**What to work on:** A faithful, complete copy of the entries below is required, with images removed.

**Entries supplied:**
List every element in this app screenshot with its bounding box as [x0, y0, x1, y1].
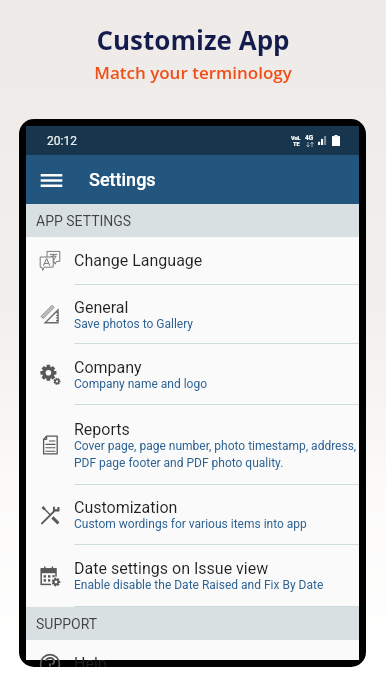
button[interactable]: Help: [26, 640, 359, 667]
staticText: TE: [293, 141, 300, 147]
button[interactable]: Reports: [26, 405, 359, 485]
button[interactable]: Open navigation menu: [35, 164, 67, 196]
staticText: General: [74, 298, 129, 317]
staticText: Settings: [89, 169, 156, 190]
staticText: APP SETTINGS: [36, 213, 132, 229]
button[interactable]: Change Language: [26, 237, 359, 285]
staticText: Help: [74, 654, 107, 667]
button[interactable]: Customization: [26, 485, 359, 545]
staticText: Company: [74, 358, 142, 377]
staticText: Customization: [74, 498, 178, 517]
button[interactable]: Company: [26, 344, 359, 405]
staticText: 4G: [305, 134, 314, 142]
staticText: Company name and logo: [74, 377, 207, 391]
staticText: Match your terminology: [0, 61, 386, 84]
staticText: Change Language: [74, 251, 203, 270]
staticText: Save photos to Gallery: [74, 317, 194, 331]
button[interactable]: General: [26, 285, 359, 344]
staticText: Customize App: [0, 22, 386, 57]
staticText: Custom wordings for various items into a…: [74, 517, 307, 531]
staticText: Enable disable the Date Raised and Fix B…: [74, 578, 324, 592]
staticText: Reports: [74, 420, 130, 439]
staticText: 20:12: [47, 134, 77, 148]
staticText: Date settings on Issue view: [74, 559, 269, 578]
staticText: SUPPORT: [36, 616, 98, 632]
staticText: Cover page, page number, photo timestamp…: [74, 439, 357, 470]
staticText: VoL: [291, 135, 301, 141]
button[interactable]: Date settings on Issue view: [26, 545, 359, 607]
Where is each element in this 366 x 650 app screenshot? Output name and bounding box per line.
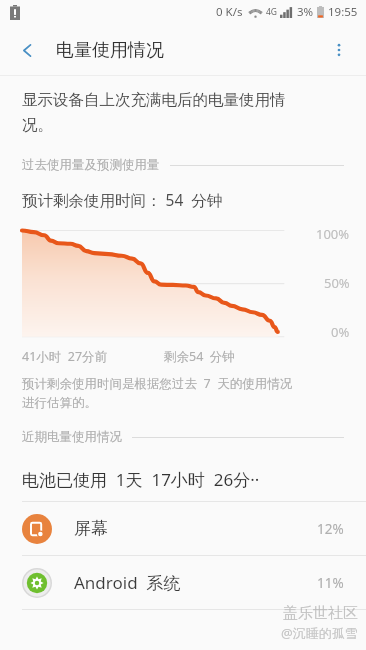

**Written solution:**
List every element in this app screenshot with its bounding box as [x0, y0, x1, y1].
button[interactable]: Help: [26, 640, 359, 667]
staticText: TE: [293, 141, 300, 147]
button[interactable]: Reports: [26, 405, 359, 485]
button[interactable]: Open navigation menu: [35, 164, 67, 196]
staticText: General: [74, 298, 129, 317]
staticText: Settings: [89, 169, 156, 190]
staticText: APP SETTINGS: [36, 213, 132, 229]
button[interactable]: Change Language: [26, 237, 359, 285]
staticText: Help: [74, 654, 107, 667]
button[interactable]: Customization: [26, 485, 359, 545]
staticText: Company: [74, 358, 142, 377]
staticText: Customization: [74, 498, 178, 517]
button[interactable]: Company: [26, 344, 359, 405]
staticText: 4G: [305, 134, 314, 142]
staticText: Company name and logo: [74, 377, 207, 391]
staticText: Match your terminology: [0, 61, 386, 84]
staticText: Change Language: [74, 251, 203, 270]
staticText: Save photos to Gallery: [74, 317, 194, 331]
button[interactable]: General: [26, 285, 359, 344]
staticText: Customize App: [0, 22, 386, 57]
staticText: Custom wordings for various items into a…: [74, 517, 307, 531]
staticText: Enable disable the Date Raised and Fix B…: [74, 578, 324, 592]
staticText: Reports: [74, 420, 130, 439]
staticText: 20:12: [47, 134, 77, 148]
staticText: Date settings on Issue view: [74, 559, 269, 578]
staticText: SUPPORT: [36, 616, 98, 632]
staticText: Cover page, page number, photo timestamp…: [74, 439, 357, 470]
staticText: VoL: [291, 135, 301, 141]
button[interactable]: Date settings on Issue view: [26, 545, 359, 607]
Where is each element in this 366 x 650 app screenshot? Output name and bounding box per line.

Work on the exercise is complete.